El corpulento guerrero hizo caso omiso y se dirigió hacia la puerta, mirando con desprecio a Elendor. El anciano sonrió ante el soberbio comportamiento del caballero que, girándose violentamente, volvió a arremeter contra él.

¿Qué miras, viejo? ¿Quieres que borre tu estúpida sonrisa?

Siul, al ver cómo su guerrero avanzaba rápidamente hacia Elendor desenvainando su espada, temió por su vida. Intentó levantarse, pero el rey, con aparente calma, le puso la mano sobre el hombro y le incitó a permanecer sentado.

Los otros guerreros también contemplaban atónitos la desmesurada reacción de su capitán.

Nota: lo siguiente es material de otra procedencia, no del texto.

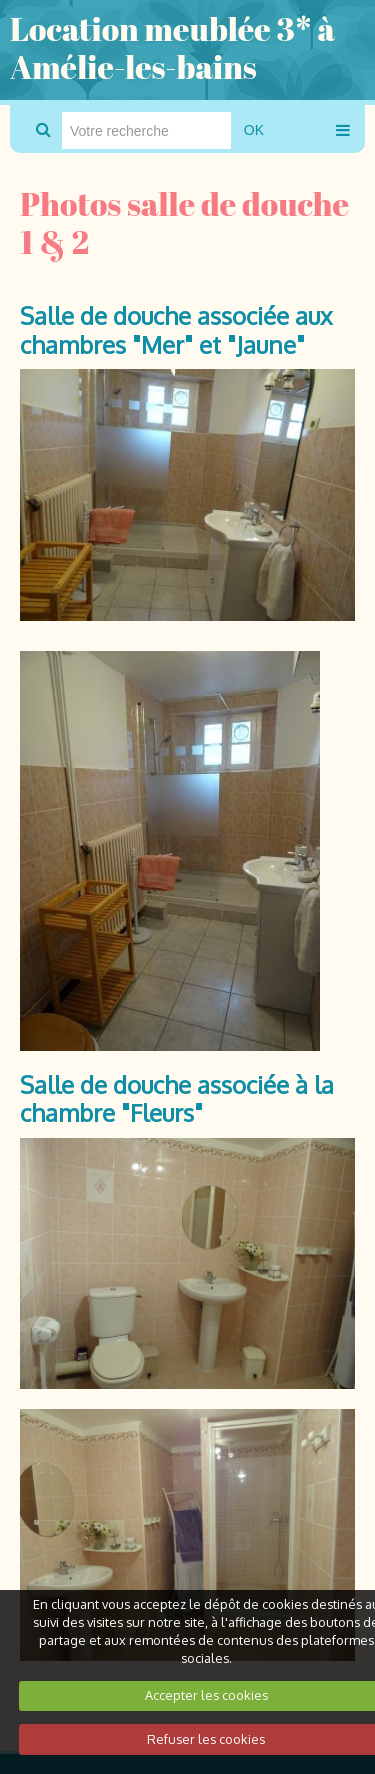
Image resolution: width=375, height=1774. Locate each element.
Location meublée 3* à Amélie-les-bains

Hadrain alzó su espada, dispuesto a utilizarla contra Elendor, pero para sorpresa de todos, menos del rey, el anciano alzó los brazos y, pronunciando unas palabras en una lengua extraña, movió rápidamente la mano con la que sostenía su vara y la apuntó hacia su adversario. Inmediatamente, la espada de Hadrain se separó de su dueño y acabó en la mano de Elendor, mientras el guerrero caía varios metros hacia atrás, impulsado por una extraña fuerza.

Los caballeros quedaron perplejos ante la intensidad de la luz que acababa de salir de la vara y que había arrollado a Hadrain, que ahora permanecía en el suelo, confuso y temeroso. No se atrevía a ponerse en pie, ante la imagen del rostro severo del anciano, que ahora sujetaba su espada en una mano, mientras le apuntaba con la vara.

Ninguno de aquellos hombres se atrevió a decir nada. Estaban aterrados, pues la dura mirada del anciano se posaba ahora sobre cada uno de ellos.

Elendor avanzó lentamente hacia el capitán, y al llegar a su altura, le miró fijamente a los ojos.

Ahora… ¿podemos hablar?

Hadrain movió la cabeza de arriba abajo, con nerviosismo.

Entonces, será mejor que nos sentemos a la mesa dijo el anciano, comprendiendo que aquel hombre de mucha fuerza y poco cerebro había aprendido la lección.

Elendor se sentó al otro extremo del rey, contemplando cómo ahora los caballeros del Este le miraban con mucho más respeto del que habían mostrado al verle entrar.